Let us look at an example to understand how reporting and analytics help to add value to a product/service in a business. Suppose a company sold 100 products. The data available about the sales is a list of the products and where they were sold. In the reporting stage, visual aids like tables, graphs, pie charts, etc., are used by data engineers to indicate the regions where the sales have happened and in what pattern. In the following stage, the Analysts analyze which areas have had maximum or minimum sales. Analytics also explores why a product was sold more in one place and not so much on other sites. The reasons and factors are identified. Then, the marketing team devises actions based on these factors to improve sales in all areas. Finally, adjustments are made to the marketing and sales to achieve better value for the product and get appreciated sales in the future.

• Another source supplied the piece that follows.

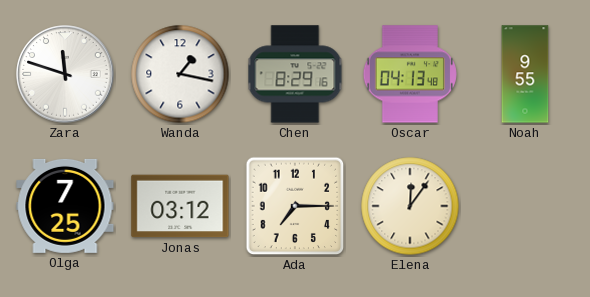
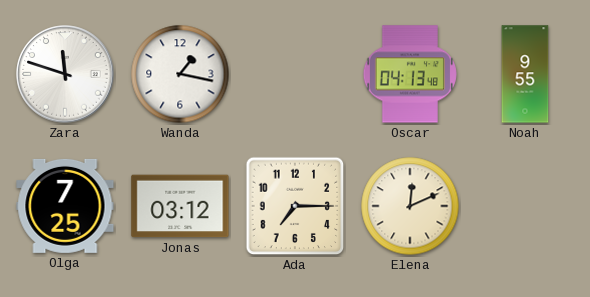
Chen: 8:29 -> none
Elena: 12:06 -> 12:11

It is clear from this example why reporting and analytics are essential to the success of a business. Every business wants to be successful. Therefore, placing such processes in the operation cycle would benefit the company. Below are some benefits of Reporting and Analytics on a business today.
Benefits of Reporting
Benefits of Analytics
Correlation of Reporting and Analytics
Reporting and analytics are incomplete without each other. The output of Reporting is the input for Analytics. A lot of processed data is useless if it is not analyzed correctly. Similarly, analysis is nearly impossible if a considerable amount of information is not classified and organized in an easily understandable way. These two processes have equal importance in the decision-making stage of business development.
Difference between Reporting and Analytics
Reporting aims at “What” is the situation of a business, whereas Analytics aims at finding out “Why” the business is in a specific condition.
While reporting involves advanced presentation of data, Analytics is the interpretation and deeper insights based on the data.
Reporting data is a more straightforward task as compared to Analytics. Although the amount of data that has to be reported may be humongous, the methods are mostly the same. However, the quality of Analytics would be much better with more innovative or experienced analysts. The quality of these analytics and the actions taken depending on them ultimately add value to the business.
Importance of Reporting and Analytics
Reporting and analytics help to better understand past performance so that you can make current decisions to achieve a better future. Reporting makes it easier to manage the vast amount of data available. The company and its clients could also benefit from the data in the form of reports. This can be used to give a clear picture to the clients of current trends and future possibilities. Reporting is also required as a rule by governments or accounting and auditing authorities. Banks and shareholders of the company also use it to ensure compliance. So, the information in the reports has to be accurate. Tax authorities also depend on these financial statements and reports.
Analytics helps create a picture of a business’s economic health. It helps understand the realities of the company. This is very important to instill confidence in its employees, attract customers and make decisions to improve the condition. It can also be used to compare the results of previous years and the consequences of competitors wherever necessary. Apart from this, Analytics can help understand the cash flow in a business. The investment, the output, and where the money is being spent more (or less) can be found. Similarly, which aspect of our product/service is more profitable can be inferred. Analysis helps to reduce mistakes, and thus more confident decisions can be taken.
Analytics is not mandatory and therefore ignored by several small companies primarily due to the expertise to be hired for this purpose. It is, however, better to pay Analysts so that the company’s returns can be multiplied rather than moving ahead based on unprocessed data and assumptions. Moreover, several tools and software are now available to anybody to analyze data without the assistance of professionals. Businesses often take risks to succeed in their endeavors. But only those who take a well-analyzed, calculated risk survive the challenges in the market.
It can be said without any doubt that reporting and analytics are inevitable for a business in today’s time. Even though reporting may be a mandatory process, it must be done with utmost care and due diligence. Accurate reporting is the leading stone toward refined analytics. The growth and success of a business lie in efficiently setting goals and smartly approaching them with a plan. Value for money invested by a business can be best achieved by engaging in responsible reporting and analytics. Successful business results from a vision for a future, and the calculated steps and risks are a pathway.